Cappuccino Machine – Bend It Like Friars!

Before we get right into talking klatch about the cappuccino machine, we must first pay homage to our dear religious brethren who made and/or gave us the name to such a delightful beverage for us to enjoy.

So let us take a small diversion and discuss the Capuchin friars who allegedly as the story goes created the cappuccino for our enjoyment, or at the very least lent their name to it. Well, that last part is a bit of a jest, I imagine they created the cappuccino for their own enjoyment! It has been theorized that the cappuccino got its name from the Capuchin friars either because of their habits which are that off white color or because of their heads.

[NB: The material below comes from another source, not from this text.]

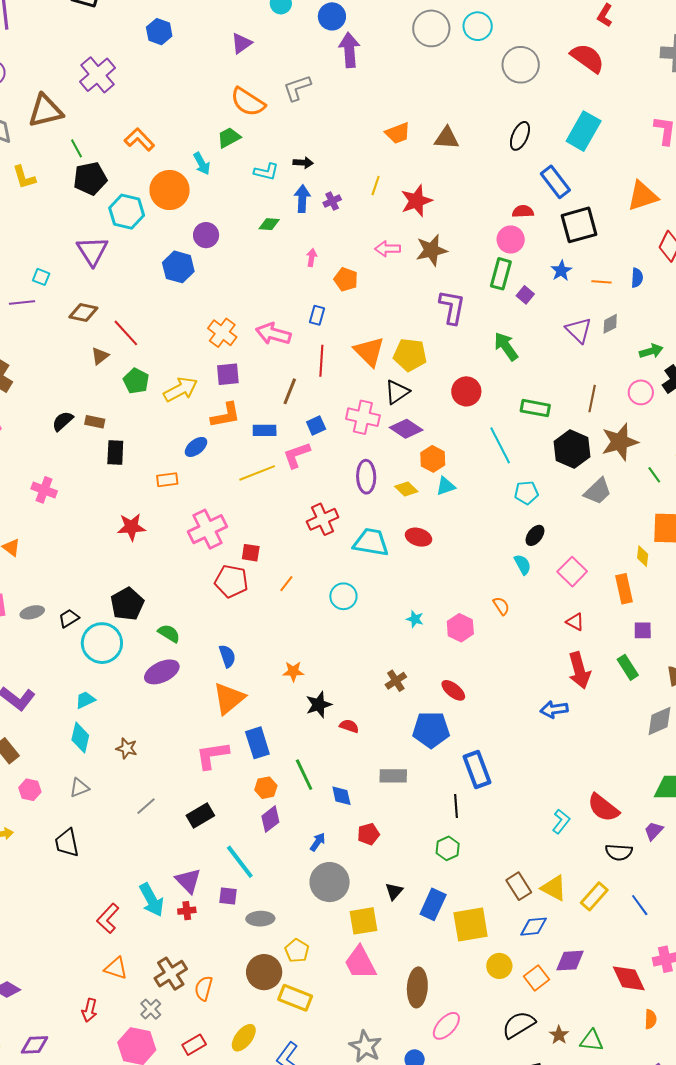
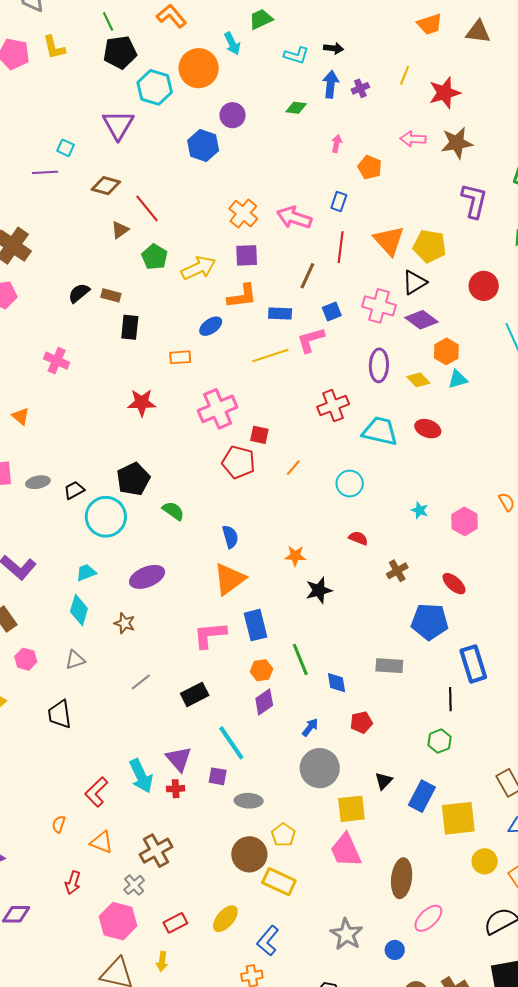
purple ellipse: (162, 672) -> (147, 577), moved
red semicircle: (349, 726) -> (358, 538), moved
orange semicircle: (204, 988) -> (59, 824), moved, size x0.7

You’ve seen the classic monk look, the white head with the ring of brown hair around it. That’s what a cappuccino will look like. As you can see from the photo.

The Capuchin friars are an offshoot of the Franciscan monks whom many of us know. They are obviously then a Catholic religious order and their founding in 1520 and their early struggles in those early years would make a terrific Dan Brown novel. However, as usual I’m rambling and straying from the topic on this post. Enough said about the friars. Let’s move on to the cappuccino machines.

Understanding the cappuccino machine

A cappuccino machine is a little bit of a misnomer, as it is really an espresso cappuccino machine. In as much that any cappuccino machine will allow you, if you’re skillful enough, to create a variety of hand made, artisanal espresso based beverages. Strike that, cappuccino coffee machines will allow you to create practically any steamed milk beverage whether with espresso or coffee or without.

So really, when you’re looking for a cappuccino machine you are really looking for an espresso machine. The rest of this article will focus on what some of the benefits are and some of the prominent features to look out for in an espresso machine.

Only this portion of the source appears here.